Looks brilliant to me; I always wonder what happened at one hour. Did you test later to see if the pizza effect hit?


----------



## donnarob (Feb 14, 2011)

Andy, what type of lasagne sheet did you use?   I haven't had any pasta at all since diagnosis and wondered if you'd tried the whole wheat variety? 

My kids want me to make one this week, so will let you know how I get on. 

Your results are great though. You seem to have this well and truly sussed! 

Donna


----------



## FM001 (Feb 14, 2011)

Amazing results Andy, home made lasagna beats any shop bought brand and can often be tastier than some Italian Restaurants, adding ample amounts of fresh garlic is the key to a good lasagna.


----------



## Andy HB (Feb 14, 2011)

macast said:


> wow... great figures there Andy.  you will have to share the recipe



You really don't want to know! Trust me!! 

I've just plugged the details into my nutrition tracker and the resulting numbers don't make healthy reading. It's why I will not be making this on a regular basis.



			
				Alan S said:
			
		

> Did you test later to see if the pizza effect hit?



I'm going to be having the second half of it tonight, but I won't be having any alcohol. I'll do a test at 3, 4 & 5hrs to see what happens (the 3hr test will be able to put it into some context with yesterday's testing, vaguely).



			
				donnarob said:
			
		

> Andy, what type of lasagne sheet did you use? I haven't had any pasta at all since diagnosis and wondered if you'd tried the whole wheat variety?



I used Lasagne Verdi sheets (per 100g --> 360cals, 14.0g Protein, 66.8g Carb, 2.0g Sugars, 3.5g Fat, 1.1g Sat Fat) 

Andy


----------



## Andy HB (Feb 14, 2011)

Andy HB said:


> I'll do a test at 3, 4 & 5hrs to see what happens (the 3hr test will be able to put it into some context with yesterday's testing, vaguely).

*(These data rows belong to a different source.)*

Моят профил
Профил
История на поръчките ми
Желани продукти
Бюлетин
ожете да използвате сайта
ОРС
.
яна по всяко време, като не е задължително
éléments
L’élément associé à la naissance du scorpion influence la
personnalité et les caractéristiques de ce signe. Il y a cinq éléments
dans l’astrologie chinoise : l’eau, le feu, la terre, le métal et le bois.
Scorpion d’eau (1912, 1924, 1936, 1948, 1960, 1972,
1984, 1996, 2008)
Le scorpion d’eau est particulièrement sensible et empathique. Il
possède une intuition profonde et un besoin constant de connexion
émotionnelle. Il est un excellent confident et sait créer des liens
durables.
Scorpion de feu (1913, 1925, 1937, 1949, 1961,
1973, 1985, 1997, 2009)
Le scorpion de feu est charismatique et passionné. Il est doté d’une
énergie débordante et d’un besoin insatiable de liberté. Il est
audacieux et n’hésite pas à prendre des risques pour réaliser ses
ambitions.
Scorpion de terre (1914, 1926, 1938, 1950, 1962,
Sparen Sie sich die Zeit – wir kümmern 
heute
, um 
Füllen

Correction! I won't be testing now. I'm more interested in getting some kip!

An early night for me, I think. Need to do some heavy thinking at work tomorrow so need my beauty sleep!


----------



## Alan S (Feb 15, 2011)

Andy HB said:


> I'm going to be having the second half of it tonight, but I won't be having any alcohol. I'll do a test at 3, 4 & 5hrs to see what happens (the 3hr test will be able to put it into some context with yesterday's testing, vaguely).

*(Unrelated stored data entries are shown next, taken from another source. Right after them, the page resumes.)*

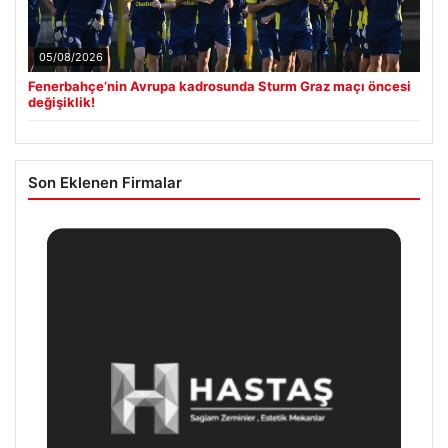
05/08/2026
Fenerbahçe’nin Avrupa kadrosunda Sturm Graz maçı öncesi
değişiklik!
Son Eklenen Firmalar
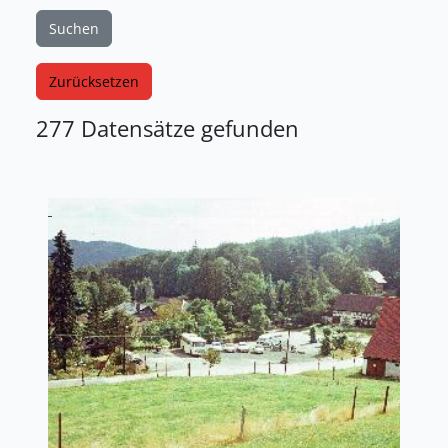
Suchen
Zurücksetzen
277 Datensätze gefunden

Could you add a one-hour to that list?


----------



## Andy HB (Feb 15, 2011)

Alan S said:


> Could you add a one-hour to that list?



I'll consider it when I have lasagne again. But that won't be for a very long while.


----------



## Vicsetter (Feb 15, 2011)

I find lasagne one of the foods I can eat without too much effect, useful when out and about as a lot of restaurants do it.
P.S. my local Italian makes a great lasagne and the secret is to add minced/chopped bacon (italian of course).
P.P.S.  try making your own pasta sheets, I did this the other day and 150g pasta flour make enough sheets for 6 large portions of lasagne.


----------



## Mark T (Apr 24, 2011)

Since I was interested to give it a try, we had our recipe Lasagne this weekend, which was very tasty (but possibly a bit sloppy for most peoples tastes).

I calculated it to be approx 30g Carb per portion, half from the pasta, half from the flour and tomatoes.

Before: 6.7 (a higher pre-meal then my norm recently, possibly because of less exercise then normal)
1-Hour: 7.6
2-Hour: 5.7
3-Hour: 6.1
4-Hour: 7.6

I didn't do a 5-hour+ as it was gone 10pm after the 4-hour reading.  But interesting the double peak.


----------



## lucy123 (Apr 25, 2011)

Ooh I really want lasagne now - but have seen Andy's tracker figures and they are scary!
Anyone know if you can make a low gi lasagne?


----------



## Mark T (Apr 25, 2011)

lucy123 said:


> Ooh I really want lasagne now - but have seen Andy's tracker figures and they are scary!
> Anyone know if you can make a low gi lasagne?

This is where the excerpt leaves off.